The characterization of plasma membrane Ca2+-ATPase in rich sphingomyelin–cholesterol domains

Abstract

According to the raft hypothesis, sphingolipid–cholesterol (CHOL) microdomains are involved in numerous cellular functions. Here, we have prepared liposomes to simulate the lipid composition of rafts/caveolae using phosphatidylchone, sphingomyelin (SPM)–CHOL in vitro. Experiments of both 1,6-diphenyl-1,3,5-hexatriene and merocyanine-540 fluorescence showed that a phase transition from ld to lo can be observed clearly. In particular, we investigated the behavior of a membrane protein, plasma membrane Ca2+-ATPase (PMCA), in lipid rafts (lo phase). Three complementary approaches to characterize the physical appearance of PMCA were employed in the present study. Tryptophan intrinsic fluorescence increase, fluorescence quenching by both acrylamid and hypocrellin B decrease, and MIANS fluorescence decrease, indicate that the conformation of PMCA embedded in lipid lo phase is more compact than in lipid ld phase.

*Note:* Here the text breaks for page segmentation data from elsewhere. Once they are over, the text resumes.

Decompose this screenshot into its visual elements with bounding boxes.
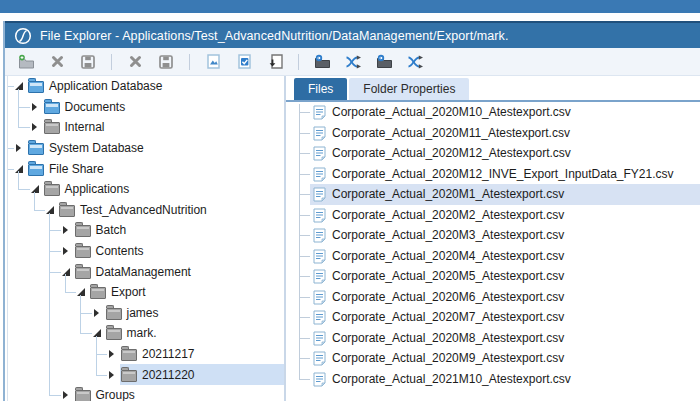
tree-item-body: Groups <box>74 385 285 401</box>
tree-item-label: DataManagement <box>96 265 191 279</box>
tree-connector <box>18 171 19 189</box>
tab-files[interactable]: Files <box>294 78 347 100</box>
expand-arrow-icon[interactable] <box>107 370 117 380</box>
csv-file-icon <box>313 105 326 120</box>
expand-arrow-icon[interactable] <box>14 143 24 153</box>
file-name-label: Corporate_Actual_2020M4_Atestexport.csv <box>332 249 564 263</box>
collapse-arrow-icon[interactable] <box>14 164 24 174</box>
collapse-arrow-icon[interactable] <box>14 81 24 91</box>
gray-folder-icon <box>121 349 137 361</box>
file-name-label: Corporate_Actual_2021M10_Atestexport.csv <box>332 372 571 386</box>
file-item[interactable]: Corporate_Actual_2020M12_Atestexport.csv <box>310 143 700 164</box>
collapse-arrow-icon[interactable] <box>61 267 71 277</box>
tree-connector <box>80 295 81 334</box>
delete-file-button[interactable] <box>126 53 144 71</box>
collapse-arrow-icon[interactable] <box>45 205 55 215</box>
file-name-label: Corporate_Actual_2020M3_Atestexport.csv <box>332 228 564 242</box>
file-list-connector <box>299 104 300 379</box>
tab-folder-properties[interactable]: Folder Properties <box>349 78 469 100</box>
tree-connector <box>80 333 92 334</box>
csv-file-icon <box>313 249 326 264</box>
file-item[interactable]: Corporate_Actual_2020M5_Atestexport.csv <box>310 266 700 287</box>
gray-folder-icon <box>75 225 91 237</box>
tree-item-internal[interactable]: Internal <box>8 117 284 138</box>
tree-item-file-share[interactable]: File Share <box>8 158 284 179</box>
import-document-button[interactable] <box>266 53 284 71</box>
expand-arrow-icon[interactable] <box>30 102 40 112</box>
tree-item-applications[interactable]: Applications <box>8 179 284 200</box>
checkin-document-button[interactable] <box>235 53 253 71</box>
extract-file-button[interactable] <box>375 53 393 71</box>
preview-document-button[interactable] <box>204 53 222 71</box>
gray-folder-icon <box>106 308 122 320</box>
folder-tree: Application DatabaseDocumentsInternalSys… <box>8 76 284 401</box>
file-item[interactable]: Corporate_Actual_2020M10_Atestexport.csv <box>310 102 700 123</box>
csv-file-icon <box>313 208 326 223</box>
tree-item-label: james <box>127 306 159 320</box>
file-name-label: Corporate_Actual_2020M1_Atestexport.csv <box>332 187 564 201</box>
file-name-label: Corporate_Actual_2020M10_Atestexport.csv <box>332 105 571 119</box>
gray-folder-icon <box>75 267 91 279</box>
tree-connector <box>96 354 108 355</box>
tree-item-label: Documents <box>65 100 126 114</box>
process-folder-button[interactable] <box>344 53 362 71</box>
expand-arrow-icon[interactable] <box>61 246 71 256</box>
file-item[interactable]: Corporate_Actual_2021M10_Atestexport.csv <box>310 369 700 390</box>
file-item[interactable]: Corporate_Actual_2020M6_Atestexport.csv <box>310 287 700 308</box>
tree-item-label: Batch <box>96 223 127 237</box>
process-file-button[interactable] <box>406 53 424 71</box>
csv-file-icon <box>313 146 326 161</box>
collapse-arrow-icon[interactable] <box>76 287 86 297</box>
tree-item-body: 20211217 <box>120 344 284 365</box>
tree-item-label: 20211217 <box>142 347 195 361</box>
tree-item-label: Applications <box>65 182 130 196</box>
expand-arrow-icon[interactable] <box>107 349 117 359</box>
window-title: File Explorer - Applications/Test_Advanc… <box>40 29 509 43</box>
tree-item-body: 20211220 <box>120 364 284 385</box>
file-item[interactable]: Corporate_Actual_2020M11_Atestexport.csv <box>310 123 700 144</box>
file-item[interactable]: Corporate_Actual_2020M3_Atestexport.csv <box>310 225 700 246</box>
file-name-label: Corporate_Actual_2020M12_INVE_Export_Inp… <box>332 167 674 181</box>
delete-button[interactable] <box>48 53 66 71</box>
file-name-label: Corporate_Actual_2020M5_Atestexport.csv <box>332 269 564 283</box>
tree-item-label: Internal <box>65 120 105 134</box>
file-item[interactable]: Corporate_Actual_2020M1_Atestexport.csv <box>310 184 700 205</box>
csv-file-icon <box>313 167 326 182</box>
tree-item-body: mark. <box>105 323 285 344</box>
extract-folder-button[interactable] <box>313 53 331 71</box>
file-item[interactable]: Corporate_Actual_2020M2_Atestexport.csv <box>310 205 700 226</box>
tree-item-system-database[interactable]: System Database <box>8 138 284 159</box>
create-folder-button[interactable] <box>17 53 35 71</box>
tree-item-label: System Database <box>49 141 144 155</box>
collapse-arrow-icon[interactable] <box>92 328 102 338</box>
blue-folder-icon <box>28 81 44 93</box>
expand-arrow-icon[interactable] <box>30 122 40 132</box>
file-item[interactable]: Corporate_Actual_2020M7_Atestexport.csv <box>310 307 700 328</box>
save-file-button[interactable] <box>157 53 175 71</box>
tree-item-label: Application Database <box>49 79 162 93</box>
toolbar-separator <box>189 54 190 70</box>
file-item[interactable]: Corporate_Actual_2020M4_Atestexport.csv <box>310 246 700 267</box>
tree-item-body: File Share <box>27 158 284 179</box>
gray-folder-icon <box>44 184 60 196</box>
expand-arrow-icon[interactable] <box>92 308 102 318</box>
tree-item-documents[interactable]: Documents <box>8 97 284 118</box>
collapse-arrow-icon[interactable] <box>30 184 40 194</box>
expand-arrow-icon[interactable] <box>61 390 71 400</box>
tree-connector <box>18 89 19 128</box>
gray-folder-icon <box>121 370 137 382</box>
file-item[interactable]: Corporate_Actual_2020M8_Atestexport.csv <box>310 328 700 349</box>
file-name-label: Corporate_Actual_2020M12_Atestexport.csv <box>332 146 571 160</box>
title-bar: File Explorer - Applications/Test_Advanc… <box>5 21 700 48</box>
csv-file-icon <box>313 372 326 387</box>
tree-item-label: Groups <box>96 388 135 401</box>
file-item[interactable]: Corporate_Actual_2020M12_INVE_Export_Inp… <box>310 164 700 185</box>
gray-folder-icon <box>59 205 75 217</box>
file-item[interactable]: Corporate_Actual_2020M9_Atestexport.csv <box>310 348 700 369</box>
tree-item-body: james <box>105 303 285 324</box>
file-name-label: Corporate_Actual_2020M11_Atestexport.csv <box>332 126 570 140</box>
tree-item-application-database[interactable]: Application Database <box>8 76 284 97</box>
expand-arrow-icon[interactable] <box>61 225 71 235</box>
save-button[interactable] <box>79 53 97 71</box>
tree-connector <box>80 313 92 314</box>
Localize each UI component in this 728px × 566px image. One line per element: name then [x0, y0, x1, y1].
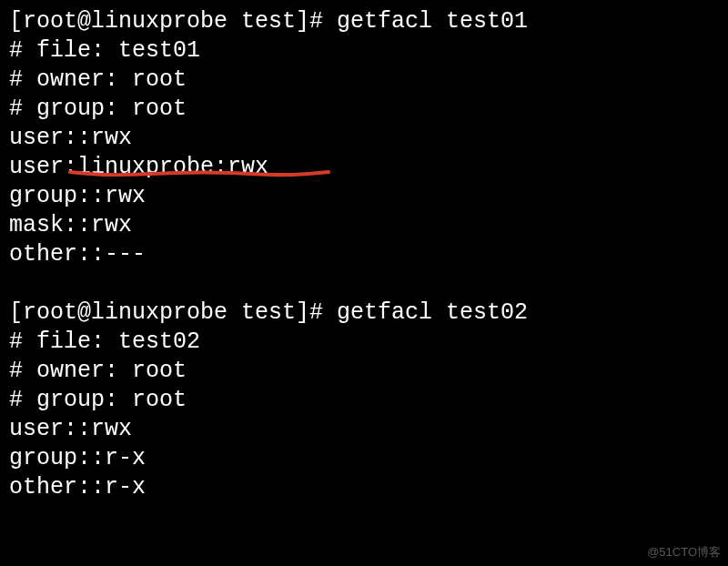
terminal-line-acl-user-2: user::rwx [9, 415, 719, 444]
terminal-line-blank-1 [9, 269, 719, 298]
terminal-line-prompt-2: [root@linuxprobe test]# getfacl test02 [9, 298, 719, 328]
terminal-line-acl-user-named-1: user:linuxprobe:rwx [9, 153, 719, 182]
terminal-line-owner-2: # owner: root [9, 357, 719, 386]
terminal-line-acl-other-1: other::--- [9, 240, 719, 269]
watermark-text: @51CTO博客 [647, 545, 721, 561]
terminal-line-acl-group-2: group::r-x [9, 444, 719, 473]
terminal-line-owner-1: # owner: root [9, 66, 719, 95]
terminal-line-acl-user-1: user::rwx [9, 124, 719, 153]
terminal-line-group-1: # group: root [9, 95, 719, 124]
terminal-line-prompt-1: [root@linuxprobe test]# getfacl test01 [9, 7, 719, 36]
terminal-line-group-2: # group: root [9, 386, 719, 415]
terminal-line-acl-group-1: group::rwx [9, 182, 719, 211]
terminal-line-file-2: # file: test02 [9, 328, 719, 357]
terminal-line-acl-mask-1: mask::rwx [9, 211, 719, 240]
terminal-line-file-1: # file: test01 [9, 36, 719, 66]
terminal-line-acl-other-2: other::r-x [9, 473, 719, 502]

Also, our results showed that PMCA activity decreased with the increase of SPM–CHOL content, in other words, with the increase of lo phase. This suggests that the specific domains containing high SPM–CHOL concentration are not a favorable place for PMCA activity. Finally, a possible explanation about PMCA molecules concentrated in caveolae/rafts was discussed.